• _WORK ORDER_
Report each line of the entries below that has the word "râpé" in it.

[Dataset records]

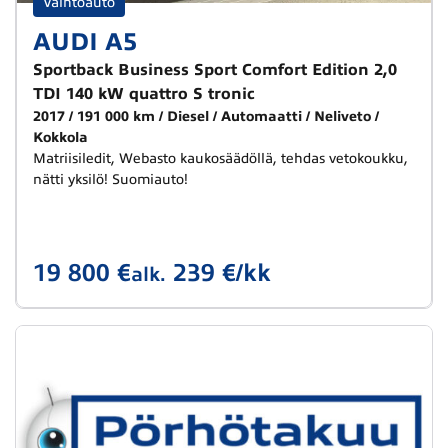
Vaihtoauto
AUDI A5
Sportback Business Sport Comfort Edition 2,0
TDI 140 kW quattro S tronic
2017
191 000 km
Diesel
Automaatti
Neliveto
Kokkola
Matriisiledit, Webasto kaukosäädöllä, tehdas vetokoukku,
nätti yksilö! Suomiauto!
19 800 €
239 €/kk
alk.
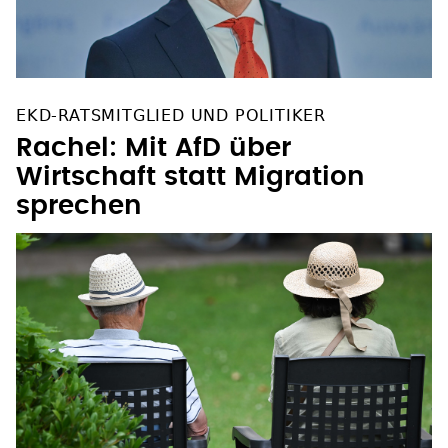
EKD-RATSMITGLIED UND POLITIKER
Rachel: Mit AfD über
Wirtschaft statt Migration
sprechen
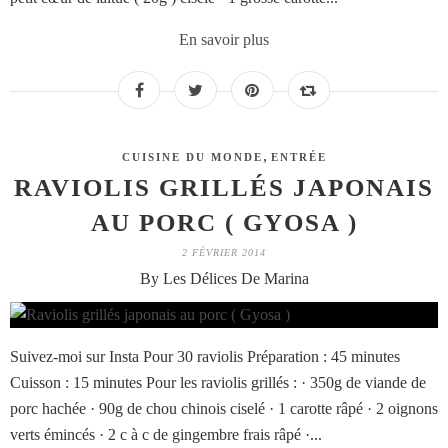
En savoir plus
,
CUISINE DU MONDE
ENTRÉE
RAVIOLIS GRILLÉS JAPONAIS
AU PORC ( GYOSA )
2 FÉVRIER 2014
By Les Délices De Marina
Suivez-moi sur Insta Pour 30 raviolis Préparation : 45 minutes
Cuisson : 15 minutes Pour les raviolis grillés : · 350g de viande de
porc hachée · 90g de chou chinois ciselé · 1 carotte râpé · 2 oignons
verts émincés · 2 c à c de gingembre frais râpé ·...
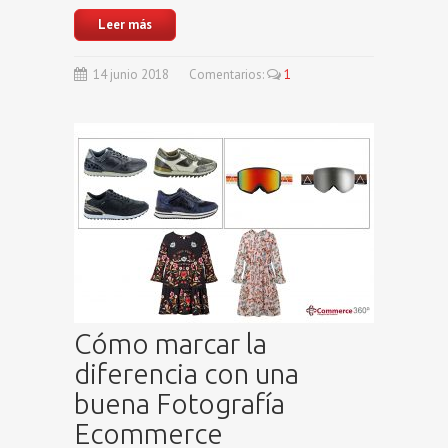
Leer más
14
junio
2018
Comentarios:
1
Cómo marcar la
diferencia con una
buena Fotografía
Ecommerce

• _RESPONSE_
porc hachée · 90g de chou chinois ciselé · 1 carotte râpé · 2 oignons
verts émincés · 2 c à c de gingembre frais râpé ·...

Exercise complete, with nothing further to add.